═════ Dataset records
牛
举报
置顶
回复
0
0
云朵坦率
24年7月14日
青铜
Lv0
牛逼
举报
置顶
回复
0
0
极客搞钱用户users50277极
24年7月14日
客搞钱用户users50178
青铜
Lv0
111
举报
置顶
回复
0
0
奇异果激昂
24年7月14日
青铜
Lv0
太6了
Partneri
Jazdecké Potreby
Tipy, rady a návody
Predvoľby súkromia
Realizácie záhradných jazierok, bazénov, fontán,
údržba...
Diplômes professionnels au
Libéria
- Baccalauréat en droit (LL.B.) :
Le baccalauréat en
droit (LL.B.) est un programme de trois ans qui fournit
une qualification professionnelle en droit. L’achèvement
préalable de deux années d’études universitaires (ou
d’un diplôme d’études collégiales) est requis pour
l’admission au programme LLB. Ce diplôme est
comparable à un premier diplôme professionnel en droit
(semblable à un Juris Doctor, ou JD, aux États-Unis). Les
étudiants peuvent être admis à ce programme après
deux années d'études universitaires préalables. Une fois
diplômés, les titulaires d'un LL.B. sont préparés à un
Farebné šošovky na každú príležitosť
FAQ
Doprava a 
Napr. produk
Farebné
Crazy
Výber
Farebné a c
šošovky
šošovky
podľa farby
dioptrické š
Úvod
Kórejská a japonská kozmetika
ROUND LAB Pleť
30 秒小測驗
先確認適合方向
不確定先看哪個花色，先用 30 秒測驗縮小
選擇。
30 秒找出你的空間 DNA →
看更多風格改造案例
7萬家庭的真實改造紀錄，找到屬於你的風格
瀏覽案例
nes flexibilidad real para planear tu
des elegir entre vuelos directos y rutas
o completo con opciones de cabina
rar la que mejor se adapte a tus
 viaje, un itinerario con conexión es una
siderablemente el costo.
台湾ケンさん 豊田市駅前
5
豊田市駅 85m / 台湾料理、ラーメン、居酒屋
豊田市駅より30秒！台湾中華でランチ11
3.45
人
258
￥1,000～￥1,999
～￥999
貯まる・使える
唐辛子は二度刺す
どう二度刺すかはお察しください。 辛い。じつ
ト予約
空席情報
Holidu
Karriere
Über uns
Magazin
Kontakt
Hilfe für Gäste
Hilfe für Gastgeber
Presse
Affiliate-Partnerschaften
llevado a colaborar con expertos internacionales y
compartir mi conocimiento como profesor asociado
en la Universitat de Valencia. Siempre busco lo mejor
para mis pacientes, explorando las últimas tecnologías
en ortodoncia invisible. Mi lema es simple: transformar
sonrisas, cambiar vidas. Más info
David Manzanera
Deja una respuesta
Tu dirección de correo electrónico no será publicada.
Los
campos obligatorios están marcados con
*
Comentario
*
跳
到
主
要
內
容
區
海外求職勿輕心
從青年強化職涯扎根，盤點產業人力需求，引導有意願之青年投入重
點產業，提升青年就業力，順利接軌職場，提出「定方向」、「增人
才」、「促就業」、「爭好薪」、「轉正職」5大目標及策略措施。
══════════
▶ _Your objective_
The final stretch of the listing, from the line containing "o completo con opciones de cabina" through its last line, both included, is to be output exactly and by itself.

▶ _Output for this exercise_
o completo con opciones de cabina
rar la que mejor se adapte a tus
 viaje, un itinerario con conexión es una
siderablemente el costo.
台湾ケンさん 豊田市駅前
5
豊田市駅 85m / 台湾料理、ラーメン、居酒屋
豊田市駅より30秒！台湾中華でランチ11
3.45
人
258
￥1,000～￥1,999
～￥999
貯まる・使える
唐辛子は二度刺す
どう二度刺すかはお察しください。 辛い。じつ
ト予約
空席情報
Holidu
Karriere
Über uns
Magazin
Kontakt
Hilfe für Gäste
Hilfe für Gastgeber
Presse
Affiliate-Partnerschaften
llevado a colaborar con expertos internacionales y
compartir mi conocimiento como profesor asociado
en la Universitat de Valencia. Siempre busco lo mejor
para mis pacientes, explorando las últimas tecnologías
en ortodoncia invisible. Mi lema es simple: transformar
sonrisas, cambiar vidas. Más info
David Manzanera
Deja una respuesta
Tu dirección de correo electrónico no será publicada.
Los
campos obligatorios están marcados con
*
Comentario
*
跳
到
主
要
內
容
區
海外求職勿輕心
從青年強化職涯扎根，盤點產業人力需求，引導有意願之青年投入重
點產業，提升青年就業力，順利接軌職場，提出「定方向」、「增人
才」、「促就業」、「爭好薪」、「轉正職」5大目標及策略措施。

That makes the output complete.